そこでは一切外界との接触を断たれひたすらさまざまな修行に取り組むのです。
食事はもちろん精進料理、地元のお母さんたちの手作りごはんです。
たとえば朝はごはんに生卵、箸休めの漬物と汁物。(私が信行道場に行ったのは昔のことなので今は違っているのかもしれませんが)
たまに夕食にカレーが出ることもあります。しかしそのカレーも精進料理なので肉はなし、代わりにこんにゃくが入ります。小口切りのこんにゃくの食感は肉を感じなくもないし味も良かった。あまりに面白かったので、道場を出たら作ってみようを思ったのですが結局今まで一度も作ることはありませんでした。やはりあの場所で食べるからおいしいと感じるのかも知れません。
食事は指導者の引金(法要道具の一つで音を出して合図をする道具)の合図で食べ始め、二度目の引金の音で食事終了となります。食事中はもちろん無言です。
食べる楽しみというのはほとんどありませんが、唯一の変化は外部からの差し入れです。特定の個人にだけ差し入れすることはできませんから、差し入れする場合は道場生全員分をおさめることになります。
ヨーグルトとかお菓子類が多かったように思います。
いただいた差し入れ品はおいしく残さずいただくのが基本ですが、差し入れが多くて食べきれない場合もあります。そんな時にはまだ食べられる仲間に食べてもらうという形で対応していました。
中でも差し入れの多かったのが身延まんじゅう、私たち山梨地元の人間は食べ飽きている感があるのですが県外の方にはとても魅力的に映るらしく人の分までたくさん食べる人もいましたね。
たいてい信行道場から出るときには体重が減っていることが多いのですが、身延まんじゅうの食べ過ぎで太った人もいました。
今差し入れは現物ではなくお金でおさめることになったらしいのでこういう風景はもう見られないのかもしれません。
食べ物の変化といえば、もう一つは道場から外部に出た時です。信行道場のカリキュラムの中には七面山登山や山梨近隣の霊跡への訪問があります。その時にもご供養としてパンやジュースなどが差し入れされることもありました。
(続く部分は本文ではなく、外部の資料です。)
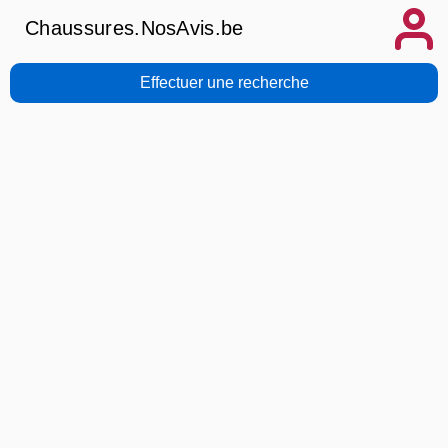
Chaussures.NosAvis.be
Effectuer une recherche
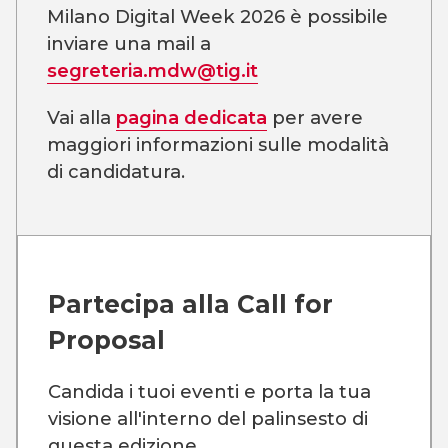
Milano Digital Week 2026 è possibile
inviare una mail a
segreteria.mdw@tig.it
Vai alla
pagina dedicata
per avere
maggiori informazioni sulle modalità
di candidatura.
Partecipa alla
Call for
Proposal
Candida i tuoi eventi e porta la tua
visione all'interno del palinsesto di
questa edizione.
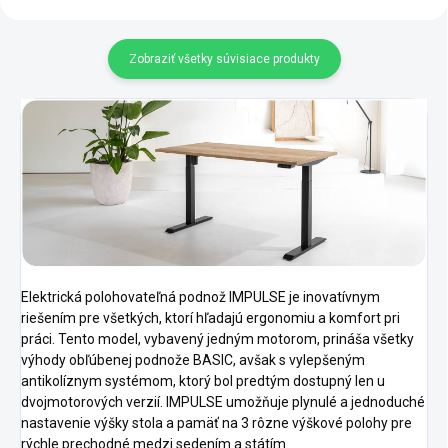
Zobraziť všetky súvisiace produkty
Elektrická polohovateľná podnož IMPULSE je inovatívnym
riešením pre všetkých, ktorí hľadajú ergonomiu a komfort pri
práci. Tento model, vybavený jedným motorom, prináša všetky
výhody obľúbenej podnože BASIC, avšak s vylepšeným
antikolíznym systémom, ktorý bol predtým dostupný len u
dvojmotorových verzií. IMPULSE umožňuje plynulé a jednoduché
nastavenie výšky stola a pamäť na 3 rôzne výškové polohy pre
rýchle prechodné medzi sedením a státím.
たいていはその場で食べるのですが、食べきれない場合は持ち帰りとなります。バスで移動のときはいいのですが、長い距離を歩く場合、特に登山などの時にはジュースの重さ(時には数本となる)が負荷となって結構大変だった記憶があります。
いずれにしても無事に道場を終えられたのはおいしいごはんを作ってくれた地元のお母さんたちやご供養として差し入れをしてくださった方々のおかげでもあります。
あの時はほんとうにごちそうさんでした。